# Where is Bogstandard???



## Debian (Nov 30, 2008)

Hi all,
I always loved to read his posts, but now is a long time I can't see anymore. This morning I have also noticed that is nickname, on old posts, appears in black, as a guest. 
I just hope he is fine and had not any problem whit this great forum.
All the best

Paolo


p.s.: I beg You pardon for my english


----------



## Tin Falcon (Nov 30, 2008)

To make a long story short Bogs chose to leave this forum and asked that his membership be canceled. 
Tin


----------



## Stilldrillin (Dec 9, 2008)

That`s a pity....

He and Steve Cedge were the reason I began lurking on here.


----------



## CrewCab (Dec 9, 2008)

Bogs memory lives on through his posts and Cedge is very active .............. and I have a feeling the "Ghost of Bogs past" still watches over us, that's what he said in his last email anyway ;D

John has moved on for personal reasons, let's all respect that guys .......... I miss the old beggar as well, but ............ C'est La Vie

CC


----------



## Debian (Dec 23, 2008)

I beg You pardon if I continue on this post, I know I'm a zero on this forum without any skill or prestige.
Btw I pass many hours in a week reading all Your post and I really miss Bogstandard, for sure one of the masters in this hobby. Maybe due to my bad english understanding I thought for a while he could be not in the best of healt, but today I found out that He's well because continue to post on another forum I never known about and that I wouldn't like to mention.
So... why don't You try to make peace with Him and preach Him to come back home? I'm sure that would be a great value-added for this forum.
Sorry if I bored, wasn't in my intention.
All the best, 

Paolo


----------



## Cedge (Dec 23, 2008)

Paolo
There are no Zeros or members lacking in prestige on this board. That is why it was formed.... to avoid new members having to feel that way. Everyone here, especially the newbie are given respect and treated as we all wish to be treated. We have Rake60 and his hard working team to thank for this.

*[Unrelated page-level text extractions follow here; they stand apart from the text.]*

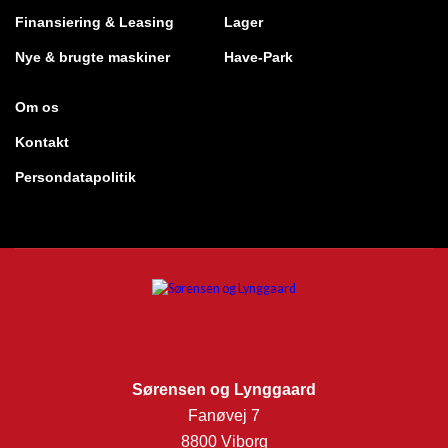
Finansiering & Leasing
Lager
Nye & brugte maskiner
Have-Park
Om os
Kontakt
Persondatapolitik
Sørensen og Lynggaard
Fanøvej 7
8800 Viborg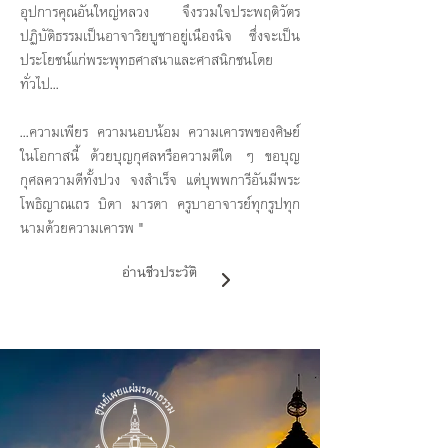
อุปการคุณอันใหญ่หลวง จึงรวมใจประพฤติวัตร
ปฏิบัติธรรมเป็นอาจาริยบูชาอยู่เนืองนิจ ซึ่งจะเป็น
ประโยชน์แก่พระพุทธศาสนาและศาสนิกชนโดย
ทั่วไป...
...ความเพียร ความนอบน้อม ความเคารพของศิษย์
ในโอกาสนี้ ด้วยบุญกุศลหรือความดีใด ๆ ขอบุญ
กุศลความดีทั้งปวง จงสำเร็จ แด่บุพพการีอันมีพระ
โพธิญาณเถร บิดา มารดา ครูบาอาจารย์ทุกรูปทุก
นามด้วยความเคารพ "
อ่านชีวประวัติ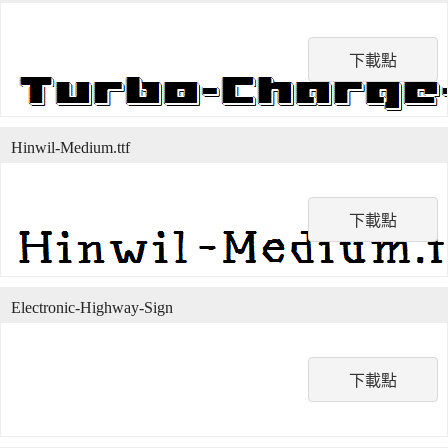
下載點
Hinwil-Medium.ttf
下載點
Electronic-Highway-Sign
下載點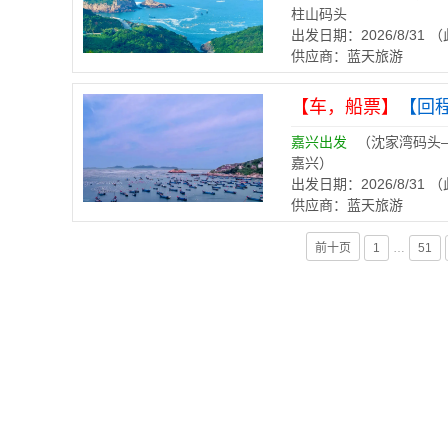
柱山码头
出发日期：2026/8/31
供应商：蓝天旅游
【车，船票】
【回
嘉兴出发
（沈家湾码头
嘉兴）
出发日期：2026/8/31
供应商：蓝天旅游
前十页
1
…
51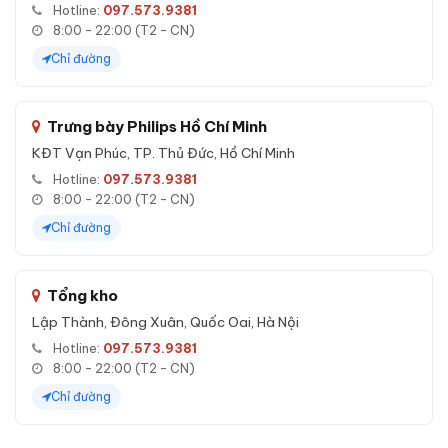
Hotline:
097.573.9381
8:00 - 22:00 (T2 - CN)
Chỉ đường
Trưng bày Philips Hồ Chí Minh
KĐT Vạn Phúc, TP. Thủ Đức, Hồ Chí Minh
Hotline:
097.573.9381
8:00 - 22:00 (T2 - CN)
Chỉ đường
Tổng kho
Lập Thành, Đông Xuân, Quốc Oai, Hà Nội
Hotline:
097.573.9381
8:00 - 22:00 (T2 - CN)
Chỉ đường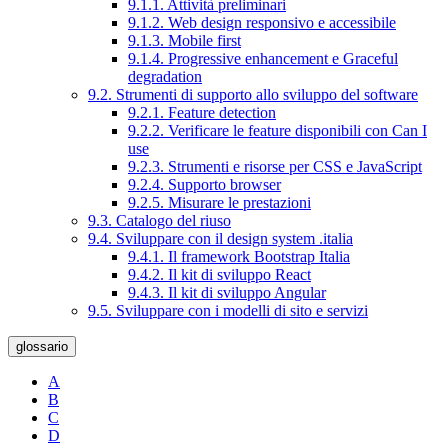
9.1.1. Attività preliminari
9.1.2. Web design responsivo e accessibile
9.1.3. Mobile first
9.1.4. Progressive enhancement e Graceful
degradation
9.2. Strumenti di supporto allo sviluppo del software
9.2.1. Feature detection
9.2.2. Verificare le feature disponibili con Can I
use
9.2.3. Strumenti e risorse per CSS e JavaScript
9.2.4. Supporto browser
9.2.5. Misurare le prestazioni
9.3. Catalogo del riuso
9.4. Sviluppare con il design system .italia
9.4.1. Il framework Bootstrap Italia
9.4.2. Il kit di sviluppo React
9.4.3. Il kit di sviluppo Angular
9.5. Sviluppare con i modelli di sito e servizi
glossario
A
B
C
D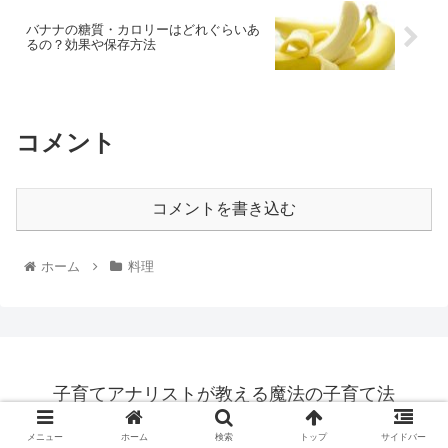
バナナの糖質・カロリーはどれぐらいあ
るの？効果や保存方法
コメント
コメントを書き込む
ホーム
料理
子育てアナリストが教える魔法の子育て法
© 2020 子育てアナリストが教える魔法の子育て法.
メニュー
ホーム
検索
トップ
サイドバー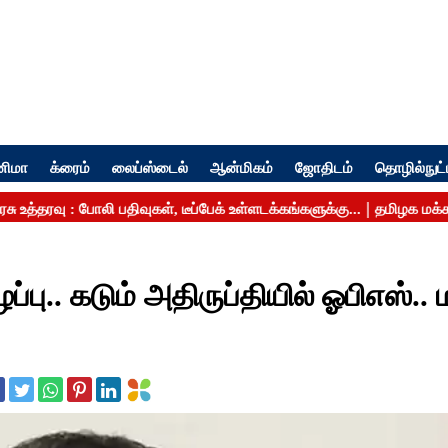
னிமா
க்ரைம்
லைப்ஸ்டைல்
ஆன்மிகம்
ஜோதிடம்
தொழில்நுட்
பு.. கடும் அதிருப்தியில் ஓபிஎஸ்..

I still communicate with Bogstandard on a fairly regular basis. Your impressions of health issues are quite correct, but they are not the total cause of his absence. John chose to leave this board on his own. Several of us here tried to persuade him to stay, but he felt he needed to go, so we all had to learn to respect his choice. He was not banned, but he did request his membership be canceled for reasons only he truly knows or understands.

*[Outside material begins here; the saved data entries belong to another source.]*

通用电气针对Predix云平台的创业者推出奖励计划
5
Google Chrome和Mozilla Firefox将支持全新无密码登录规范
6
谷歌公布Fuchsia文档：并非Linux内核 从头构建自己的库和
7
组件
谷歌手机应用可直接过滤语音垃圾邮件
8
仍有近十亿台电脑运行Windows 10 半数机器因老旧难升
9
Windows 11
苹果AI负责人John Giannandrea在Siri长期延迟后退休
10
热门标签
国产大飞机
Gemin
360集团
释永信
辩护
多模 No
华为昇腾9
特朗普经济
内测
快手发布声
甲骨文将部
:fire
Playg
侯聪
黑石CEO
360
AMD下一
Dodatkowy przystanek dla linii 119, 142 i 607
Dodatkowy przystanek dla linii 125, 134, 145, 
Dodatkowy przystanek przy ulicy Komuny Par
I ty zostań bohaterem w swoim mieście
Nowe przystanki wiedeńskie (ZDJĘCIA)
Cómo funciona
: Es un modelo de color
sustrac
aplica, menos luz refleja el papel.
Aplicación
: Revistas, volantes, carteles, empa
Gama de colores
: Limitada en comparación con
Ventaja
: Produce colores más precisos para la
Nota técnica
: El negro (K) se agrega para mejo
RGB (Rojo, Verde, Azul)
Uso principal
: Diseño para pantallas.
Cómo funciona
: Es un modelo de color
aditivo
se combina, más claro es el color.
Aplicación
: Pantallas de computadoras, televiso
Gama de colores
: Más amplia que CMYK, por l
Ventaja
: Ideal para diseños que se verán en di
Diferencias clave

He has even requested that I not bring the subject up in our personal conversations, and I've agreed to honor his request. Many of us miss his postings and his easy sharing of knowledge. Yes.... you have seen him on a couple of other boards, where he feels he can be of help, but I seriously doubt he will change his mind and return to HMEM. 

He has his own reasons and we simply have to allow him to hold them dear. Trust me... I "preached him back home" here more than once. This time he asked me to avoid the sermon and to let him be at peace with his choices.

Steve


----------



## Maryak (Dec 24, 2008)

Steve,

I don't know where Crewcab is at the moment but on behalf of the moderators, thank you and Seasons Greetings. 
	

	
	
		
		

		
			





Best Regards
Bob


----------



## Paolo (Dec 24, 2008)

I agree with you Bob....We have to let him be at peace with his choices. I just say thank you and Seasons Greetings. 

Best Regards
Paolo


----------



## Blogwitch (Dec 26, 2008)

He is not dead as most think.

Just gone onto pastures new, after having a few rather bad health issues, which at the moment he has not fully recovered from. Only being able to do about 1% of what he used to do.

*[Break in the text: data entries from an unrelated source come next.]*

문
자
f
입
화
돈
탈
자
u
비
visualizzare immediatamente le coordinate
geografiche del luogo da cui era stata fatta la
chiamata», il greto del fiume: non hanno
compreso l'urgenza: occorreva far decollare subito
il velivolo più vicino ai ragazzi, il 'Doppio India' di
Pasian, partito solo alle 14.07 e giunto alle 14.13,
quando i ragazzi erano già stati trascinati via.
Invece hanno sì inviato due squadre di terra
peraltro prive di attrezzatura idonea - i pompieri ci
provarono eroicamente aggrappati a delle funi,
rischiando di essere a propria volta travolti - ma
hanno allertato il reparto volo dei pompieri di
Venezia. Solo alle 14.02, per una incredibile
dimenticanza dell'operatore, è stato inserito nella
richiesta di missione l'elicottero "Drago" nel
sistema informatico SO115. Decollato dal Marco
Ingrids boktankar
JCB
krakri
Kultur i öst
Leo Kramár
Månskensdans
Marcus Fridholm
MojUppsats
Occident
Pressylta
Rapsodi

He does call in now and again to keep an eye on you all, but the site has just got a little too diverse for his liking, and is out of his comfort range.

He would like to say to all, have a joyous and happy festive season, and hope that you all got what you wanted for Christmas.

And please remember, no matter how badly you think the world has treated you, there is ALWAYS someone in a worse position than yourself.

Blogwitch aka Bogs


----------



## Cedge (Dec 26, 2008)

Hey Booger
I knew you hadda be cheating....good to see you drop in. Make it a habit...eh?

Steve


----------



## tel (Dec 26, 2008)

Wot Cedge said.


----------



## Maryak (Dec 26, 2008)

What Cedge and Tel said + hope 2009 brings improvement on the health front.

Best Regards
Bob


----------



## pelallito (Dec 27, 2008)

I heartily agree with the best wishes for his health.:bow: :bow: :bow:
Fred


----------



## malcolmt (Jan 22, 2009)

Hi Folks

I had a nice long chat with Bogs yesterday, He sends his best wishes to us all and is in good spirits. However health issues are a big concern for him at present and are preventing him from being able to spend much time in his shop, He suffers a great deal of pain with mobility, The doc's are working to sort him out however, As with all these things it takes time. He does watch over us from time to time, probably appreciates being left to do just that. It was really good to be able to chat and catch up with him and as i say He sends his best wishes, As we do to him.
That's all for now.

Kind regards

Malcolm


----------